Unicode Character Encoding

In addition to locale, the other major component of internationalizing software is the use of the Universal Codeset, or Unicode. Most developers know that Unicode is a standard encoding that can be used to support multilingual character sets. Unfortunately, understanding Unicode is not as simple as its name would indicate. Software developers have used a number of character encodings, from ASCII to Unicode, to solve the many problems that arise when developing software applications that can be used worldwide.

Background

Most legacy computing environments have used ASCII character encoding developed by the ANSI standards body to store and manipulate character strings inside software applications. ASCII encoding was convenient for programmers because each ASCII character could be stored as a byte. The initial version of ASCII used only 7 of the 8 bits available in a byte, which meant that applications could use only 128 different characters. This version of ASCII could not account for European characters and was completely inadequate for Asian characters. Using the eighth bit to extend the total range of characters to 256 added support for most European characters. Today, ASCII refers to either the 7-bit or 8-bit encoding of characters.

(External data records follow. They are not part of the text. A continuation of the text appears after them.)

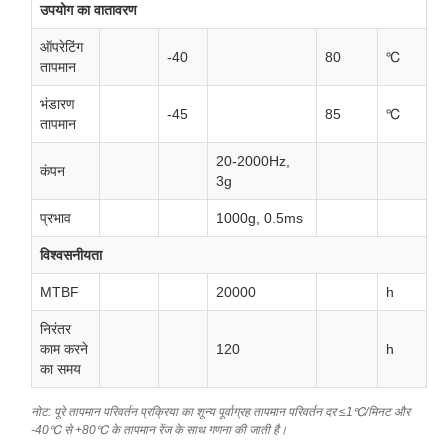
उपयोग का वातावरण
ऑपरेटिंग
-40
80
℃
तापमान
भंडारण
-45
85
℃
तापमान
20-2000Hz,
कंपन
3g
प्रभाव
1000g, 0.5ms
विश्वसनीयता
MTBF
20000
h
निरंतर
काम करने
120
h
का समय
नोट: पूरे तापमान परिवर्तन प्रक्रिया का शून्य पूर्वाग्रह तापमान परिवर्तन दर ≤1℃/मिनट और
-40℃ से +80℃ के तापमान रेंज के साथ गणना की जाती है।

As the need increased for applications with additional international support, ANSI again increased the functionality of ASCII by developing an extension to accommodate multilingual software. The extension, known as the Double-Byte Character Set (DBCS), allowed existing applications to function without change, but provided for the use of additional characters, including complex Asian characters. With DBCS, characters map to either one byte (for example, American ASCII characters) or two bytes (for example, Asian characters). The DBCS environment also introduced the concept of an operating system code page that identified how characters would be encoded into byte sequences in a particular computing environment. DBCS encoding provided a cross-platform mechanism for building multilingual applications.

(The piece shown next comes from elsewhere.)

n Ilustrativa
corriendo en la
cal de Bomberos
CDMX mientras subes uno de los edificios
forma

The DataDirect Connect Series for ODBC UNIX and Linux drivers can use double-byte character sets. The drivers normally use the character set defined by the default locale "C" unless explicitly pointed to another character set. The default locale "C" corresponds to the 7-bit US‑ASCII character set. Use the following procedure to set the locale to a different character set:

1	Add the following line at the beginning of applications that use double-byte character sets:

setlocale (LC_ALL, "");

This is a standard UNIX function. It selects the character set indicated by the environment variable LANG as the one to be used by X/Open compliant, character-handling functions. If this line is not present, or if LANG is not set or is set to NULL, the default locale "C" is used.

2	Set the LANG environment variable to the appropriate character set. The UNIX command locale -a can be used to display all supported character sets on your system.

For more information, refer to the man pages for "locale" and "setlocale."

Using a DBCS, however, was not ideal; many developers felt that there was a better way to solve the problem. A group of leading software companies joined forces to form the Unicode Consortium. Together, they produced a new solution to building worldwide applications—Unicode. Unicode was originally designed as a fixed-width, uniform two-byte designation that could represent all modern scripts without the use of code pages. The Unicode Consortium has continued to evaluate new characters, and the current number of supported characters is over 109,000.

Although it seemed to be the perfect solution to building multilingual applications, Unicode started off with a significant drawback—it would have to be retrofitted into existing computing environments. To use the new paradigm, all applications would have to change. As a result, several standards-based transliterations were designed to convert two-byte fixed Unicode values into more appropriate character encodings, including, among others, UTF-8, UCS-2, and UTF-16.

UTF-8 is a standard method for transforming Unicode values into byte sequences that maintain transparency for all ASCII codes. UTF-8 is recognized by the Unicode Consortium as a mechanism for transforming Unicode values and is popular for use with HTML, XML, and other protocols. UTF-8 is, however, currently used primarily on AIX, HP-UX, Solaris, and Linux.

UCS-2 encoding is a fixed, two-byte encoding sequence and is a method for transforming Unicode values into byte sequences. It is the standard for Windows 95, Windows 98, Windows Me, and Windows NT.

UTF-16 is a superset of UCS-2, with the addition of some special characters in surrogate pairs. UTF-16 is the standard encoding for Windows 2000, Windows XP, Windows Server 2003, Windows Server 2008, Windows Vista, and Windows 7. Microsoft recommends using UTF-16 for new applications.

For the DataDirect Connect Series for ODBC Unicode drivers, refer to specific driver chapters in the DataDirect Connect Series for ODBC User’s Guide to determine which encodings are supported.

Unicode Support in Databases

Recently, database vendors have begun to support Unicode data types natively in their systems. With Unicode support, one database can hold multiple languages. For example, a large multinational corporation could store expense data in the local languages for the Japanese, U.S., English, German, and French offices in one database.

Not surprisingly, the implementation of Unicode data types varies from vendor to vendor. For example, the Microsoft SQL Server 2000 implementation of Unicode provides data in UTF-16 format, while Oracle provides Unicode data types in UTF‑8 and UTF-16 formats. A consistent implementation of Unicode not only depends on the operating system, but also on the database itself.

Unicode Support in ODBC

Prior to the ODBC 3.5 standard, all ODBC access to function calls and string data types was through ANSI encoding (either ASCII or DBCS). Applications and drivers were both ANSI-based.

The ODBC 3.5 standard specified that the ODBC Driver Manager (on both Windows and UNIX) be capable of mapping both Unicode function calls and string data types to ANSI encoding as transparently as possible. This meant that ODBC 3.5-compliant Unicode applications could use Unicode function calls and string data types with ANSI drivers because the Driver Manager could convert them to ANSI. Because of character limitations in ANSI, however, not all conversions are possible.

The ODBC Driver Manager version 3.5 and later, therefore, supports the following configurations:

■	ANSI application with an ANSI driver

■	ANSI application with a Unicode driver

■	Unicode application with a Unicode driver

■	Unicode application with an ANSI driver

A Unicode application can work with an ANSI driver because the Driver Manager provides limited Unicode-to-ANSI mapping. The Driver Manager makes it possible for a pre-3.5 ANSI driver to work with a Unicode application. What distinguishes a Unicode driver from a non-Unicode driver is the Unicode driver's capacity to interpret Unicode function calls without the intervention of the Driver Manager, as described in the following section.